NUSAPERDANA.COM — Jakarta — Proyek Motor Listrik Nasional (Molinas) tidak hanya berhenti pada produksi unit. Danantara Indonesia kini merangkul perusahaan aplikator ojek online dan ekspedisi untuk memetakan kebutuhan pasar sekaligus menyelesaikan hambatan adopsi yang selama ini membayangi para pengemudi.
Managing Director Industrialization Danantara Indonesia, Ardy Muawin, mengungkapkan bahwa pihaknya berdiskusi dengan Gojek, Grab, Pos Indonesia, dan J&T dalam acara diskusi bertajuk Navigating The Challenges of The Motor Vehicle Industry di Jakarta Pusat, Kamis (20/8). Fokus pembahasan bukan sekadar memasarkan unit, melainkan membangun ekosistem kendaraan listrik secara menyeluruh.
Hitungan Penghematan yang Mengubah Pendapatan Harian Pengemudi
Dari diskusi tersebut, terungkap data menarik soal efisiensi biaya.
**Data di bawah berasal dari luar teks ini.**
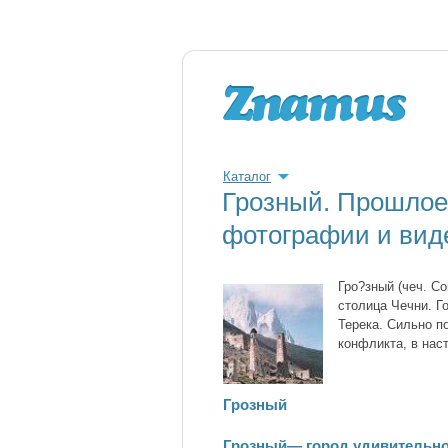
Каталог
Грозный. Прошлое
фотографии и вид
Гро?зный (чеч. С
столица Чечни. Г
Терека. Cильно п
конфликта, в нас
Грозный
Грозный— город удивительн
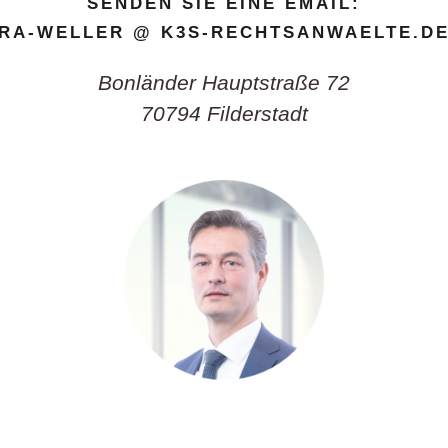
SENDEN SIE EINE EMAIL:
RA-WELLER @ K3S-RECHTSANWAELTE.D
Bonländer Hauptstraße 72
70794 Filderstadt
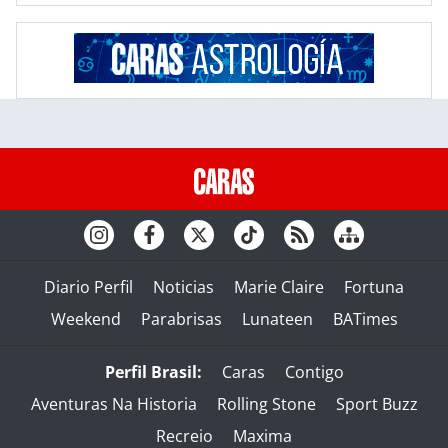
Diario Perfil
Noticias
Marie Claire
Fortuna
Weekend
Parabrisas
Lunateen
BATimes
Perfil Brasil:
Caras
Contigo
Aventuras Na Historia
Rolling Stone
Sport Buzz
Recreio
Maxima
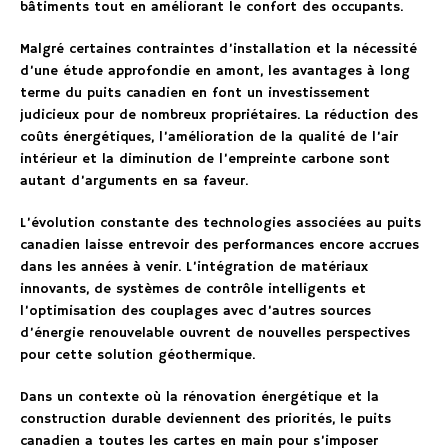
bâtiments tout en améliorant le confort des occupants.
Malgré certaines contraintes d’installation et la nécessité
d’une étude approfondie en amont, les avantages à long
terme du puits canadien en font un investissement
judicieux pour de nombreux propriétaires. La réduction des
coûts énergétiques, l’amélioration de la qualité de l’air
intérieur et la diminution de l’empreinte carbone sont
autant d’arguments en sa faveur.
L’évolution constante des technologies associées au puits
canadien laisse entrevoir des performances encore accrues
dans les années à venir. L’intégration de matériaux
innovants, de systèmes de contrôle intelligents et
l’optimisation des couplages avec d’autres sources
d’énergie renouvelable ouvrent de nouvelles perspectives
pour cette solution géothermique.
Dans un contexte où la rénovation énergétique et la
construction durable deviennent des priorités, le puits
canadien a toutes les cartes en main pour s’imposer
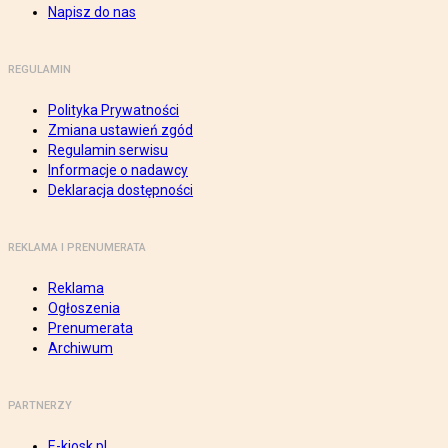
Napisz do nas
REGULAMIN
Polityka Prywatności
Zmiana ustawień zgód
Regulamin serwisu
Informacje o nadawcy
Deklaracja dostępności
REKLAMA I PRENUMERATA
Reklama
Ogłoszenia
Prenumerata
Archiwum
PARTNERZY
E-kiosk.pl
Pengemudi yang beralih ke motor listrik mampu menekan biaya operasional harian sebesar Rp 10 ribu hingga Rp 20 ribu dibandingkan kendaraan berbahan bakar bensin.
Ardy mengkalkulasikan, jika penghematan harian mencapai Rp 20 ribu dan pengemudi bekerja selama 25 hari, akumulasi efisiensinya tembus Rp 500 ribu per bulan.
"That's a lot of money buat teman-teman itu," kata Ardy di hadapan para pelaku industri.
Bukan Soal Tenaga dan Baterai, Ini Hambatan Teknis yang Pernah Membuat Pengemudi Ogah Pindah
Ardy turut menelusuri mengapa tingkat adopsi motor listrik di kalangan pengemudi Gojek masih rendah. Ternyata, masalah teknis di masa lalu menjadi biang kerok utama.
Performa mesin yang kurang tangguh saat diajak menanjak dan daya tahan baterai yang minim sempat membuat para pengemudi ragu. Namun, Ardy menilai para produsen motor listrik sudah bertahap menyelesaikan berbagai persoalan teknis tersebut.
BI Checking dan SLIK OJK Jadi Tembok Besar Pembiayaan Ojol
Aspek krusial lain yang dibahas adalah skema pembiayaan. Berdasarkan kendala yang disampaikan pihak Grab, mayoritas pengemudi ojek online gagal mengakses pinjaman kredit akibat terhalang verifikasi BI Checking atau SLIK OJK.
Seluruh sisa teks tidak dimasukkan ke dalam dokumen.